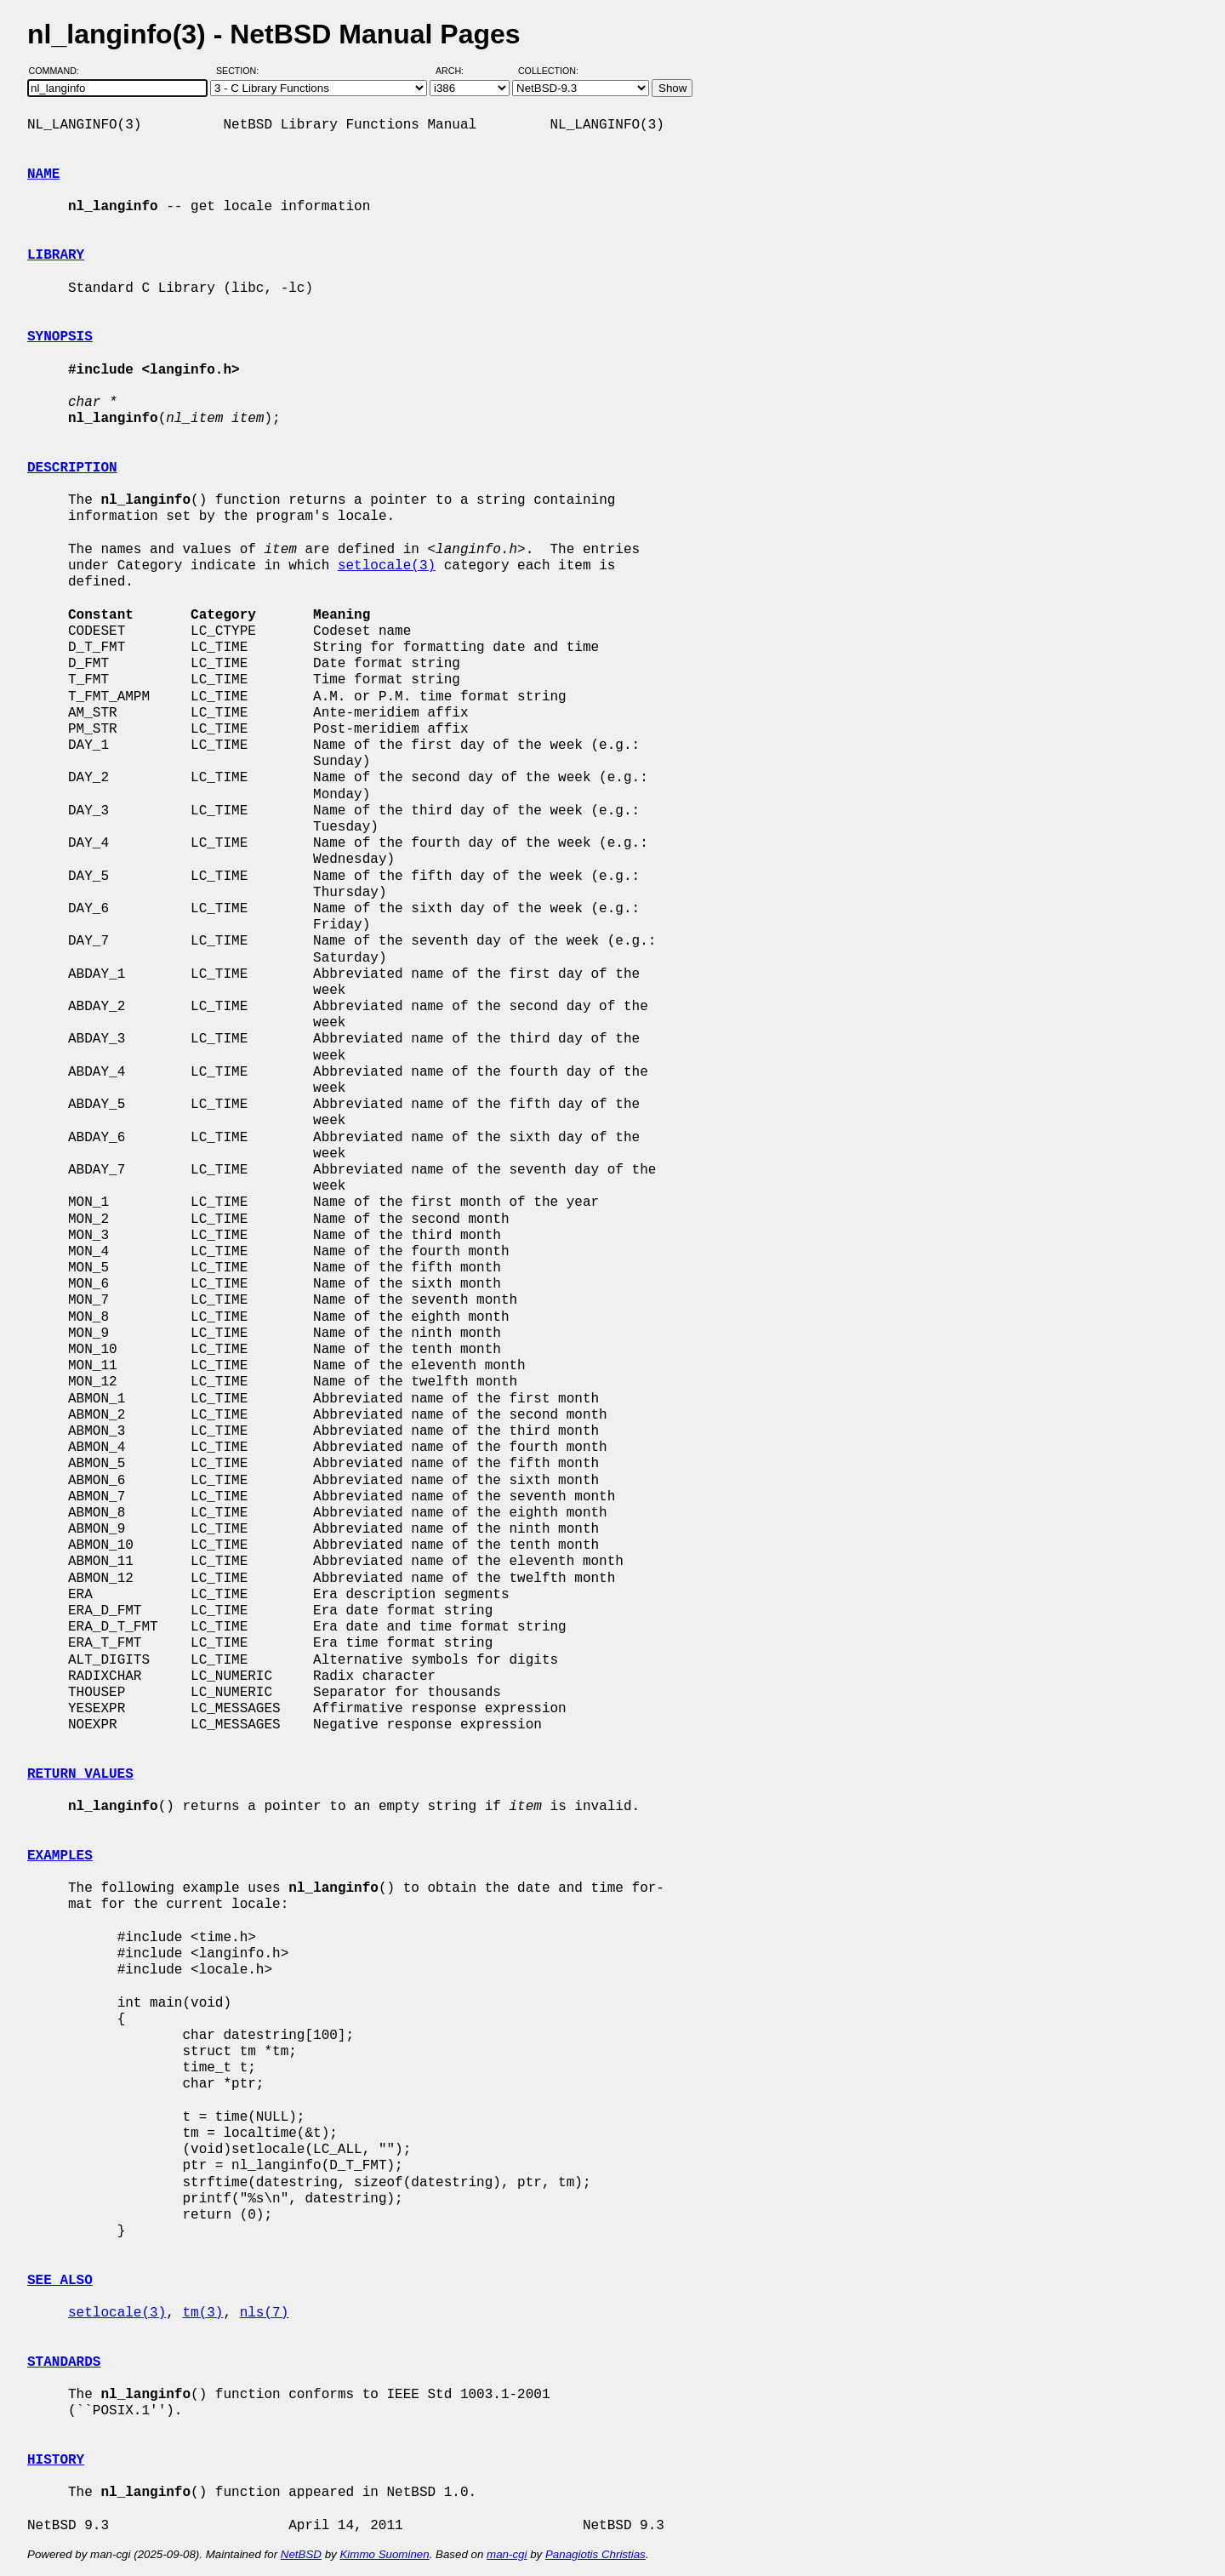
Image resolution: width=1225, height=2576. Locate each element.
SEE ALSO (60, 2280)
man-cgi (507, 2554)
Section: (241, 71)
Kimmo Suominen (384, 2554)
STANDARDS (63, 2362)
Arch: (457, 71)
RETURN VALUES (80, 1774)
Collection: (548, 71)
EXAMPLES (60, 1856)
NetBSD (301, 2554)
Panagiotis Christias (595, 2554)
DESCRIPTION (72, 468)
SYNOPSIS (60, 337)
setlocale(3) (387, 566)
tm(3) (202, 2313)
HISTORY (55, 2460)
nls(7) (264, 2313)
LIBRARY (55, 255)
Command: (59, 71)
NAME (43, 174)
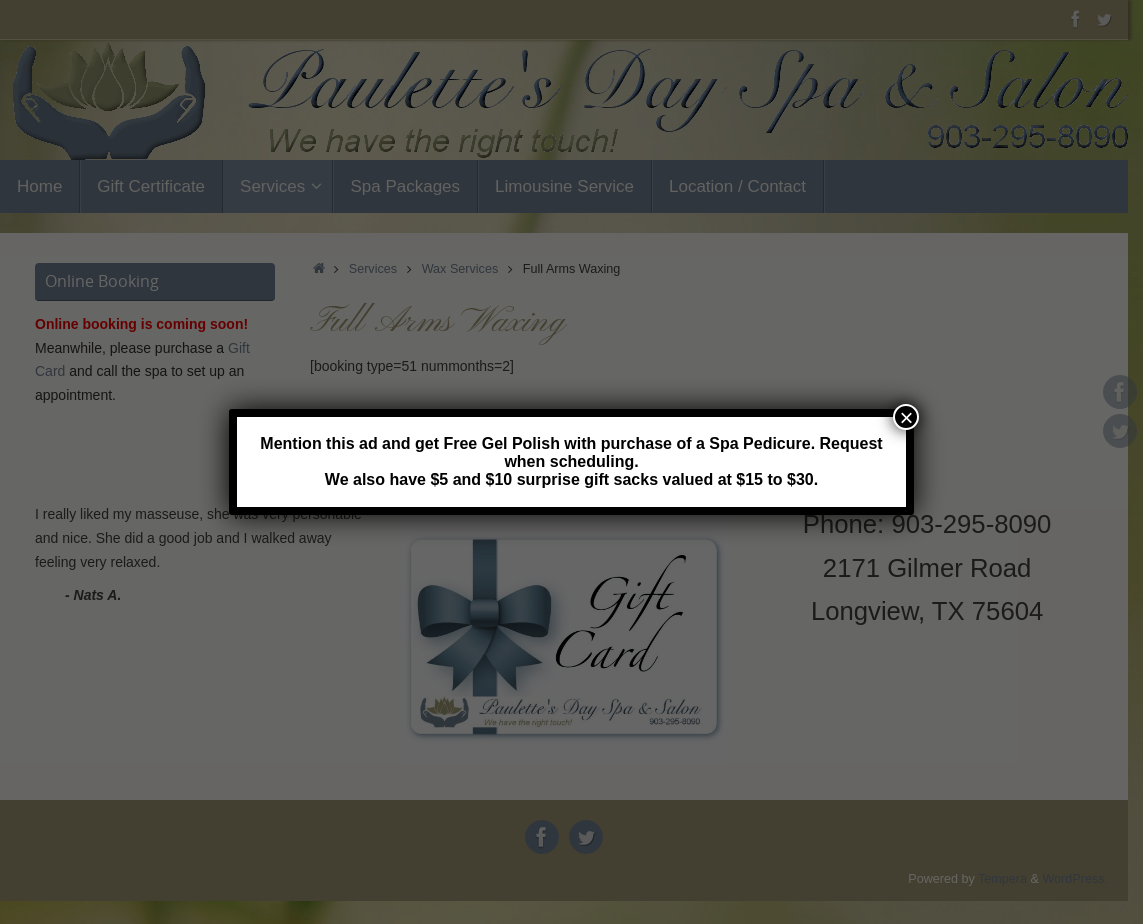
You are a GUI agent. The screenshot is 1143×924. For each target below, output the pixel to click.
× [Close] (906, 417)
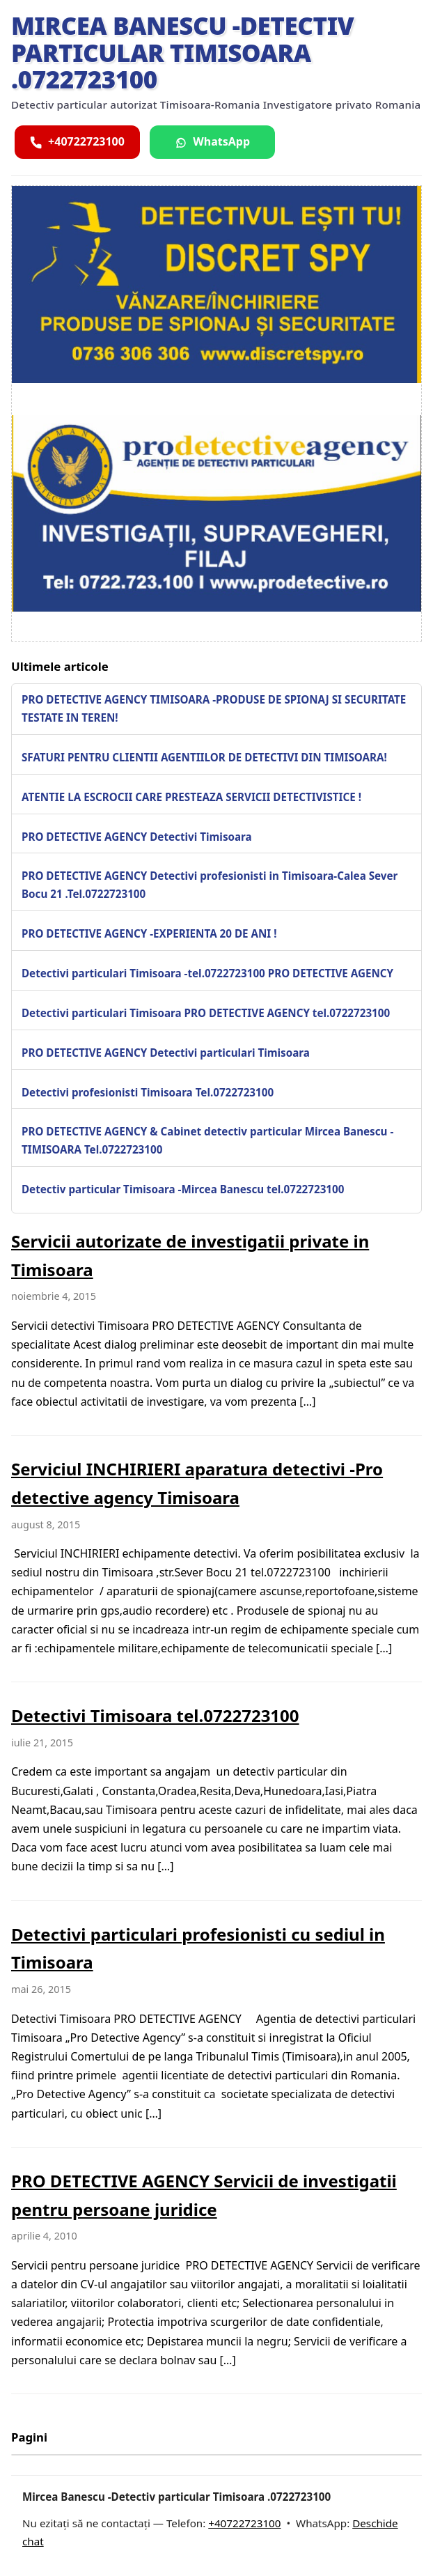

● ● ●

◆ WHAT TO DO
Leave the pictures out and return the rest of the listing exactly.

◆ REPLY
Image resolution: width=1225, height=2576. Locate each element.
SEE ALSO (60, 2280)
man-cgi (507, 2554)
Section: (241, 71)
Kimmo Suominen (384, 2554)
STANDARDS (63, 2362)
Arch: (457, 71)
RETURN VALUES (80, 1774)
Collection: (548, 71)
EXAMPLES (60, 1856)
NetBSD (301, 2554)
Panagiotis Christias (595, 2554)
DESCRIPTION (72, 468)
SYNOPSIS (60, 337)
setlocale(3) (387, 566)
tm(3) (202, 2313)
HISTORY (55, 2460)
nls(7) (264, 2313)
LIBRARY (55, 255)
Command: (59, 71)
NAME (43, 174)
You are a GUI agent. The screenshot is 1143×924. For each target below, output the pixel to click.
× [Close] (906, 417)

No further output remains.